# does anyone of you have wrist 6" wears pam dial 44?



## toni2 (Oct 19, 2010)

i have wrist 6" do you guys think dial 44mm fit good on my wrist?
post your guys picture with small wrist wearing pam dial 44mm


----------



## handwound (Feb 11, 2006)

IMO, the 44mm would be too big for you. If the ends of the lugs stick out past the edges of your wrist, it's too big.

My wife has a ~6.25" wrist and the 40mm PAMs fit her beautifully.


----------



## stockae92 (Feb 10, 2006)

44mm on 6.5" wrist










i don't wear mine on OEM strap, i think they are too thin.


----------



## mfer (Jun 22, 2007)

My wife with a 45mm Rad. She has a 6" wrist.










The Rad's definately wear smaller


----------



## akira23 (Dec 15, 2009)

mfer said:


> My wife with a 45mm Rad. She has a 6" wrist.
> 
> 
> 
> ...


I have to agree, but I think the 40mm would look better, but for me the 44mm is more my style! Btw, Hi Mfer!

Cheers!


----------



## PSV (May 19, 2009)

Seriously, it is about personal taste as well as your overall body type, but in IMPO, a 44mm (or larger) watch on a 6" wrist looks out-of-place, to put it mildly.


----------



## mikee (Aug 23, 2006)

PSV said:


> Seriously, it is about personal taste as well as your overall body type, but in IMPO, a 44mm (or larger) watch on a 6" wrist looks out-of-place, to put it mildly.


|> 40mm would be perfect.

048 on a tad over 6 1/2 wrist


----------



## toni2 (Oct 19, 2010)

mikee said:


> |> 40mm would be perfect.
> 
> 048 on a tad over 6 1/2 wrist


nice 048 with new strap i like those


----------



## mikee (Aug 23, 2006)

toni2 said:


> nice 048 with new strap i like those


Cheers mate!


----------



## bokbok (Oct 31, 2010)

hi i have a panerai sub 1000metres on my skinny looking 7inch wrist and i only had it a few days, and i do think its a bit big but i starting to bond with the sub


----------



## jimyritz (Jan 31, 2008)

I think a 40MM PAM would be your best bet....

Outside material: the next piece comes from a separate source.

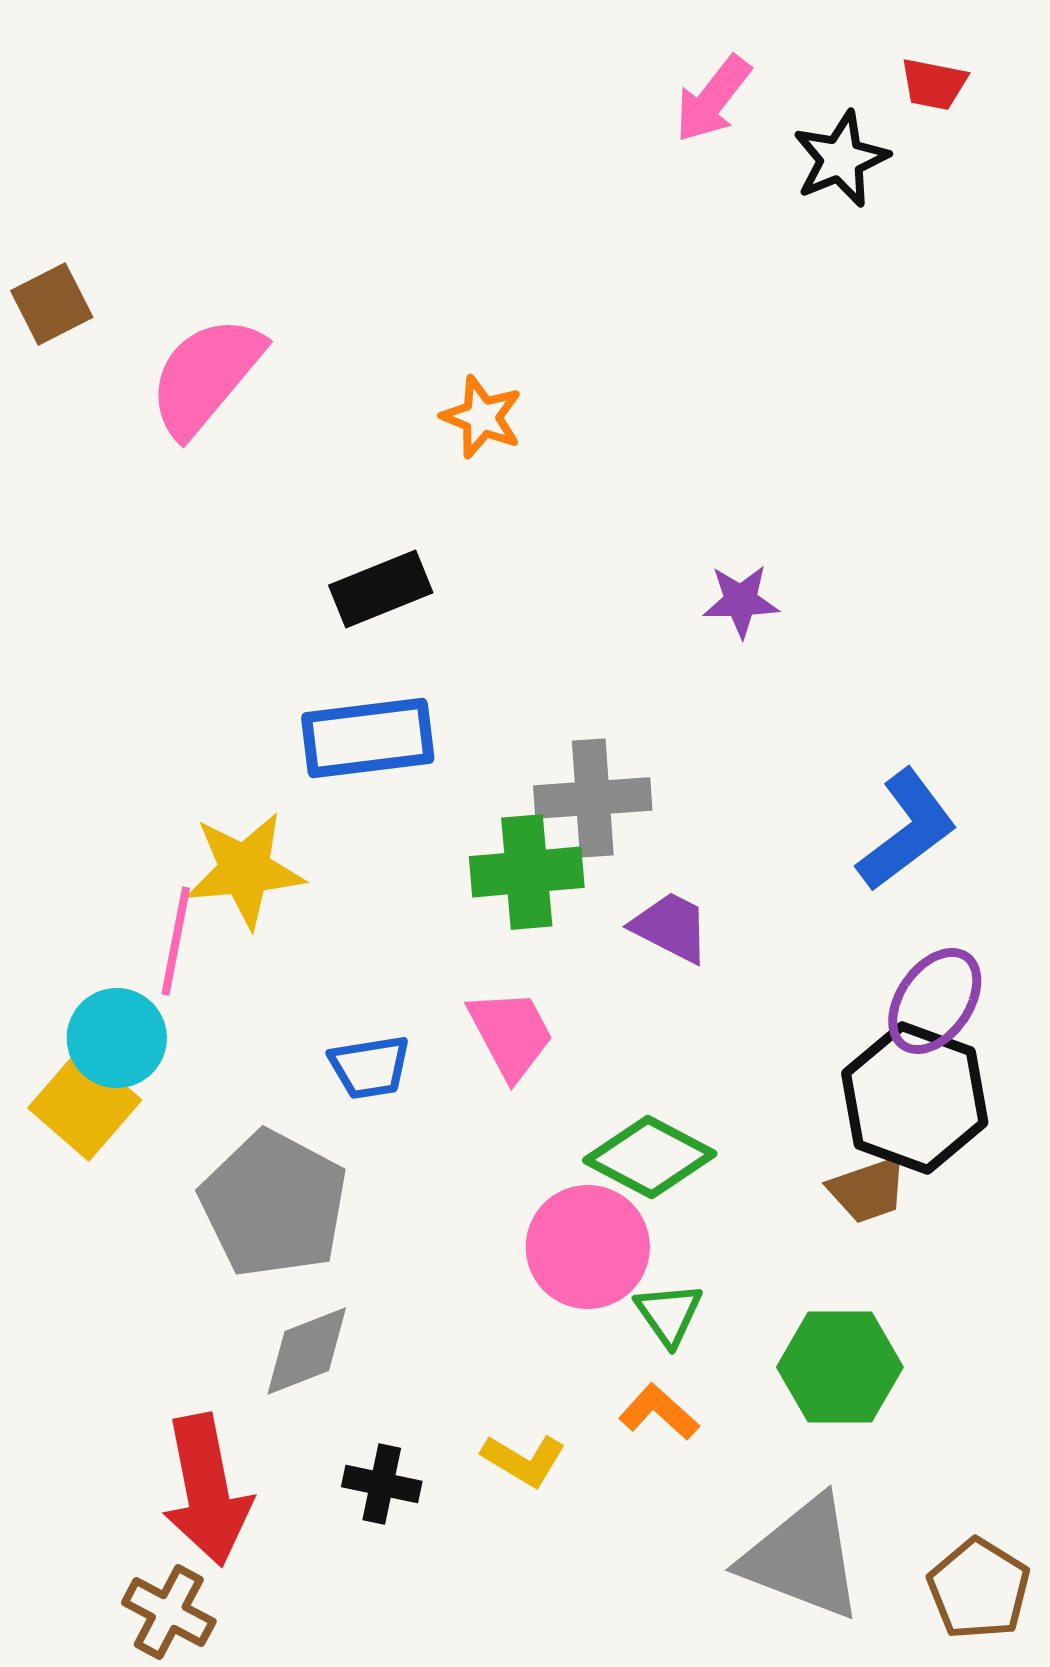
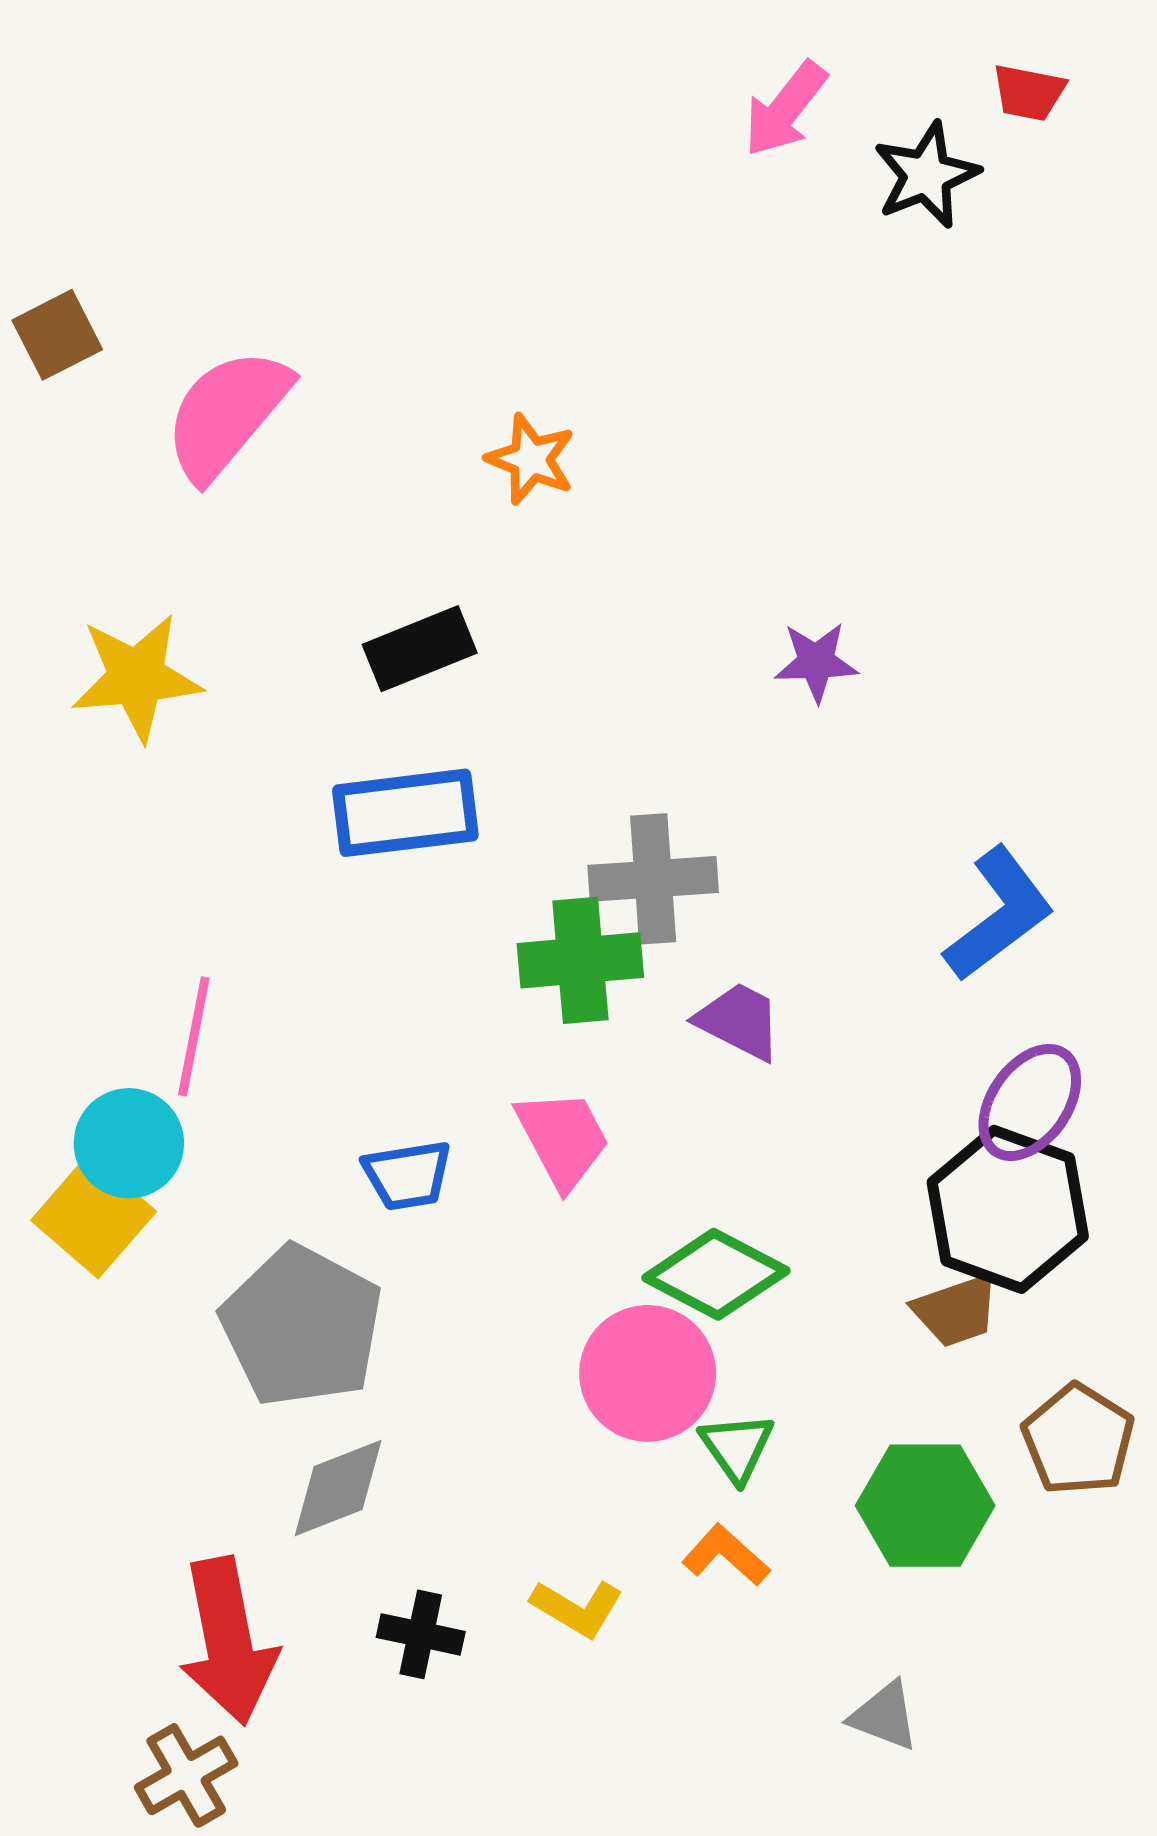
yellow star: (245, 870) -> (137, 677), moved
gray triangle: (803, 1558) -> (884, 1716), size x0.5
brown pentagon: (979, 1589) -> (1078, 1440), moved
brown cross: (169, 1612) -> (186, 1775), turned 32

The base PAMs are about 53MM lug to lug (top to bottom)

I believe the Radiomirs are shorter lug to lug...

Like someone said, if you don't mind the lugs hanging over your wrist
then go for it....Get a nice custom strap and rock it....


Mike


----------



## Trel (Nov 21, 2009)

I have a 6.25" wrist and I can pull off a Luminor just fine. The width of the strap makes the whole thing look more like a leather cuff-bracelet than a watch. With a narrower strap, it wouldn't look right.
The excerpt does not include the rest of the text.